I can't claim to have studied it in any depth, though, so if anyone can better expand on the state of the art I'd be very interested to read their comments.

Defect-handling - do we have to do it yet

[Animats]

The semiconductor industry has had periods when the fab-technology people were behind the device-physics people. In those periods, it was possible to build high-density but imperfect parts. This led to various approaches for dealing with parts with defects. Zapping bad cells with a laser or E-beam, redundant circuits, fuses blown during test to isolate dud sections, and prescans of the substrate for defects have been tried and made to work. All these techniques work, but tend to be inefficient either in terms of chip real estate or manufacturing cost.

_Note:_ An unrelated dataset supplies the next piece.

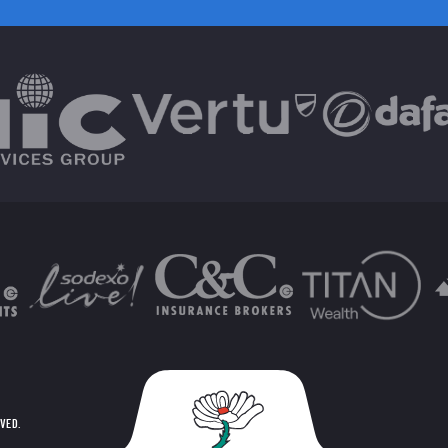
RVED.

But so far, the fab-technology people have always caught up, fixed the defect problem, and made it possible to produce perfect parts with high yields. None of those techniques have been used much in production products.

Right now, fab technology is ahead of device physics. It's possible to fabricate smaller transistors than can be made to work. Power dissipation is more of a limit than line width. So at least on flat silicon, we don't need this yet.